El medio digital carece de edad, destino y muerte. En él se ha congelado el tiempo mismo. Es un medio atemporal. En cambio, el medio analógico padece por el tiempo. La pasión es su forma de expresión:
La foto corre comúnmente la suerte del papel (perecedero), sino que, incluso si ha sido fijada sobre soportes más duros, no por ello es menos mortal: como un organismo viviente nace a partir de los granos de plata que germinan, alcanza su pleno desarrollo durante un momento, luego envejece.
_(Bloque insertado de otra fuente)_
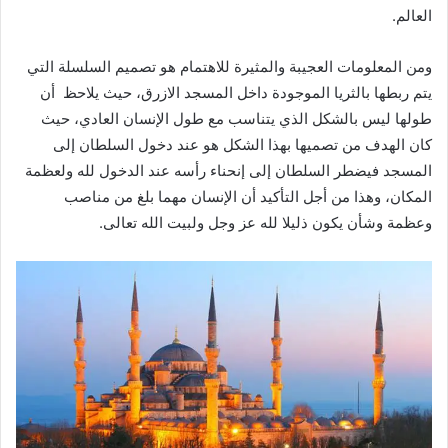
العالم.
ومن المعلومات العجيبة والمثيرة للاهتمام هو تصميم السلسلة التي
يتم ربطها بالثريا الموجودة داخل المسجد الازرق، حيث يلاحظ أن
طولها ليس بالشكل الذي يتناسب مع طول الإنسان العادي، حيث
كان الهدف من تصميها بهذا الشكل هو عند دخول السلطان إلى
المسجد فيضطر السلطان إلى إنحناء رأسه عند الدخول لله ولعظمة
المكان، وهذا من أجل التأكيد أن الإنسان مهما بلغ من مناصب
وعظمة وشأن يكون ذليلا لله عز وجل ولبيت الله تعالى.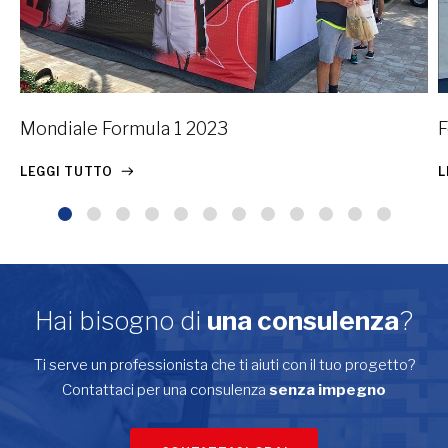
Mondiale Formula 1 2023
F
LEGGI TUTTO
L
Hai bisogno di
una consulenza
?
Ti serve un professionista che ti aiuti con il tuo progetto?
Contattaci per una consulenza
senza impegno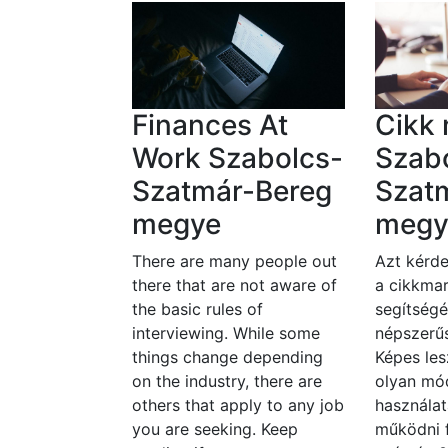
Finances At
Cikk 
Work Szabolcs-
Szab
Szatmár-Bereg
Szat
megye
megy
There are many people out
Azt kérde
there that are not aware of
a cikkmar
the basic rules of
segítségé
interviewing. While some
népszerűs
things change depending
Képes les
on the industry, there are
olyan mó
others that apply to any job
használat
you are seeking. Keep
működni 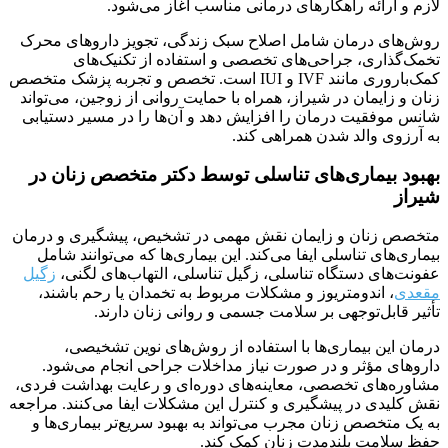
لازم و ارائه راهکارهای درمانی مناسب آغاز می‌شود.
روش‌های درمان شامل اصلاح سبک زندگی، تجویز داروهای محرک
تخمک‌گذاری، جراحی‌های تخصصی و استفاده از تکنیک‌های
کمک‌باروری مانند IVF و IUI است. تخصص و تجربه پزشک متخصص
زنان و زایمان در شیراز، همراه با حمایت روانی از زوجین، می‌تواند
شانس موفقیت درمان را افزایش دهد و آن‌ها را در مسیر دستیابی
به آرزوی والد شدن همراهی کند.
بهبود بیماری‌های تناسلی توسط دکتر متخصص زنان در
شیراز
متخصص زنان و زایمان نقش مهمی در تشخیص، پیشگیری و درمان
بیماری‌های تناسلی ایفا می‌کند. این بیماری‌ها که می‌توانند شامل
عفونت‌های دستگاه تناسلی، زگیل تناسلی، التهاب‌های لگنی،
زگیل
مقعدی
، اندومتریوز و مشکلات مربوط به تخمدان یا رحم باشند،
تأثیر قابل‌توجهی بر سلامت جسمی و روانی زنان دارند.
درمان این بیماری‌ها با استفاده از روش‌های نوین تشخیصی،
داروهای مؤثر و در صورت نیاز مداخلات جراحی انجام می‌شود.
مشاوره‌های تخصصی، معاینه‌های دوره‌ای و رعایت بهداشت فردی،
نقش کلیدی در پیشگیری و کنترل این مشکلات ایفا می‌کنند. مراجعه
به یک متخصص زنان مجرب می‌تواند به بهبود سریع‌تر بیماری‌ها و
حفظ سلامت بلندمدت زنان کمک کند.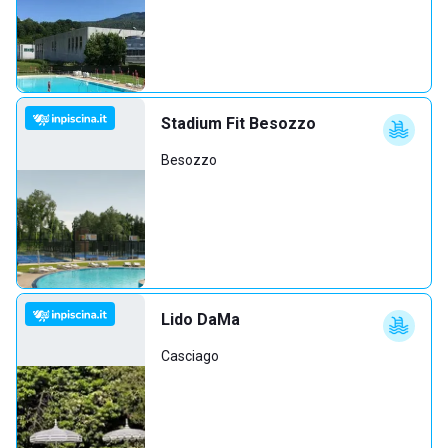
Stadium Fit Besozzo
Besozzo
Lido DaMa
Casciago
Atacada por la luz, por la humedad, empalidece, se extenúa, desaparece. [2]
Barthes enlaza con la fotografía analógica una forma de vida para la que es constitutiva la negatividad del tiempo. En cambio, la imagen digital, el medio digital, se halla en conexión con otra forma de vida, en la que están extinguidos tanto el devenir como el envejecer, tanto el nacimiento como la muerte. Esa forma de vida se caracteriza por un permanente presente y actualidad. La imagen digital no florece o resplandece, porque el florecer lleva inscrito el marchitarse, y el resplandecer lleva inherente la negatividad del ensombrecer.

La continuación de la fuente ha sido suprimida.